Exercise requirements: Would you please retype, exactly, the lines of the listing below between the line with "See the attached image. Outline" and the line with "Given the image: Mask", inclusive?

Data:
··········

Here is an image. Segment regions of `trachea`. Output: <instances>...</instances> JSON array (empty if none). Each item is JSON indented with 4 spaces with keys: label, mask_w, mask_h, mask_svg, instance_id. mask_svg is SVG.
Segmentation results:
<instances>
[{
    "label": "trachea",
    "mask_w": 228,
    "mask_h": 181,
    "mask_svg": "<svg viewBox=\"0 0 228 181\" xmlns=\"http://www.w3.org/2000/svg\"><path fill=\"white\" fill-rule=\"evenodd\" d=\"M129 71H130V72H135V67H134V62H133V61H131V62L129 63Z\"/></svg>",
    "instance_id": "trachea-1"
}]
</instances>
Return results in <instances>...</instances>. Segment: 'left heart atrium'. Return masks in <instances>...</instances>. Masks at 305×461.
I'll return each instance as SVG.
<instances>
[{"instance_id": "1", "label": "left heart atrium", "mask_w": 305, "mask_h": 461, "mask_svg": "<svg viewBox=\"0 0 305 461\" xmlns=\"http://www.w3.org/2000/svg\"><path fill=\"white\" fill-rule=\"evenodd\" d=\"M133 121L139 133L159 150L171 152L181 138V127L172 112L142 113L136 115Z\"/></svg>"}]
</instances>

··········

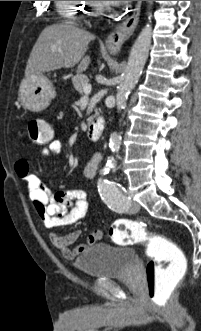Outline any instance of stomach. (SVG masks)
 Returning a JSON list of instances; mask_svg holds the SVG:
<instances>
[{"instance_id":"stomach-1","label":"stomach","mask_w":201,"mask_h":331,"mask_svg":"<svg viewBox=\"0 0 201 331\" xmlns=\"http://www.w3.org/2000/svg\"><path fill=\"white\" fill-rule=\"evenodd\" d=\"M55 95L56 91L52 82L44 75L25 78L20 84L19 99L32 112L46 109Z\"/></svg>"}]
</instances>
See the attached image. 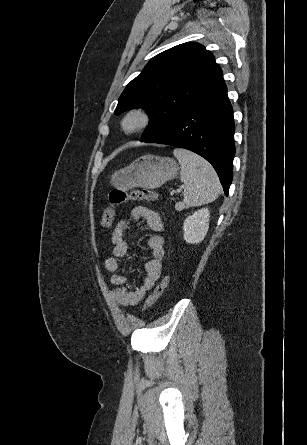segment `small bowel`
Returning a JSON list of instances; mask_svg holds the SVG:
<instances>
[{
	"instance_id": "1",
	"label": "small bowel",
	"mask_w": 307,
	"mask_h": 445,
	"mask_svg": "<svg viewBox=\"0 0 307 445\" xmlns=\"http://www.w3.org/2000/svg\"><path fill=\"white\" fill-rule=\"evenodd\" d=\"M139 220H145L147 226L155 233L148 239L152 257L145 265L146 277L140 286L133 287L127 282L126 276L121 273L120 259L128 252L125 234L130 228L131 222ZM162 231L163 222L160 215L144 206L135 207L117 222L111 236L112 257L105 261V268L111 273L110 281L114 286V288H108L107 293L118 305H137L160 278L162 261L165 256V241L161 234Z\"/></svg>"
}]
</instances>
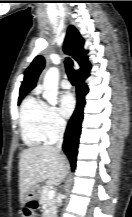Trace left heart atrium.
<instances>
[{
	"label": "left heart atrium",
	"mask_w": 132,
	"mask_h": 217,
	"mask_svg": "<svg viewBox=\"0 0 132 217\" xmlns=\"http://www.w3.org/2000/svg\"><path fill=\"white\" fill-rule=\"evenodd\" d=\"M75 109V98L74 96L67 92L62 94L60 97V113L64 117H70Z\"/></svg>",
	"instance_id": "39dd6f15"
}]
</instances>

··········

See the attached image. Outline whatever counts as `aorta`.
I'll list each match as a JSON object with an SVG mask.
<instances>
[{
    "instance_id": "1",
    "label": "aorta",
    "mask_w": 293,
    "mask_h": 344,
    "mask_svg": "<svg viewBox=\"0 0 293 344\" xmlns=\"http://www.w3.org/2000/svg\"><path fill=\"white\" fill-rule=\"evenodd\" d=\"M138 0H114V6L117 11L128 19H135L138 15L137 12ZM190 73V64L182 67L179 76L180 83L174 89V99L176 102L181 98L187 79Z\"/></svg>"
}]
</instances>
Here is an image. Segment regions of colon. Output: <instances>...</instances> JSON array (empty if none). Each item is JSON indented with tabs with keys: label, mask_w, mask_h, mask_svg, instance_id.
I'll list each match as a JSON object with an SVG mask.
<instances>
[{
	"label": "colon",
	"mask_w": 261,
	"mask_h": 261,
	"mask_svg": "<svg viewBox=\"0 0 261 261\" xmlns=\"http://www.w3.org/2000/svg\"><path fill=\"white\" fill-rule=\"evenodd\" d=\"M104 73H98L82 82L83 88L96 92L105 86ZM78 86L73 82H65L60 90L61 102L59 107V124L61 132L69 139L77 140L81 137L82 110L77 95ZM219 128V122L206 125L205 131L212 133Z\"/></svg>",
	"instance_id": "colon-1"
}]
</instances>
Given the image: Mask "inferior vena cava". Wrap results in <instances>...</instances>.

··········

Solution below:
See the attached image. Outline whatever counts as `aorta`.
I'll list each match as a JSON object with an SVG mask.
<instances>
[{
    "instance_id": "1",
    "label": "aorta",
    "mask_w": 293,
    "mask_h": 344,
    "mask_svg": "<svg viewBox=\"0 0 293 344\" xmlns=\"http://www.w3.org/2000/svg\"><path fill=\"white\" fill-rule=\"evenodd\" d=\"M138 0H114V6L117 11L128 19H135L138 15L137 12ZM190 73V64L182 67L179 76L180 83L174 89V99L176 102L181 98L187 79Z\"/></svg>"
}]
</instances>
Here is an image. Segment regions of colon. Output: <instances>...</instances> JSON array (empty if none). Each item is JSON indented with tabs with keys: label, mask_w, mask_h, mask_svg, instance_id.
I'll list each match as a JSON object with an SVG mask.
<instances>
[{
	"label": "colon",
	"mask_w": 261,
	"mask_h": 261,
	"mask_svg": "<svg viewBox=\"0 0 261 261\" xmlns=\"http://www.w3.org/2000/svg\"><path fill=\"white\" fill-rule=\"evenodd\" d=\"M104 73H98L82 82L83 88L96 92L105 86ZM78 86L73 82H65L60 90L61 102L59 107V124L61 132L69 139L77 140L81 137L82 110L77 95ZM219 128V122L206 125L205 131L212 133Z\"/></svg>",
	"instance_id": "colon-1"
}]
</instances>
Given the image: Mask "inferior vena cava". Wrap results in <instances>...</instances>.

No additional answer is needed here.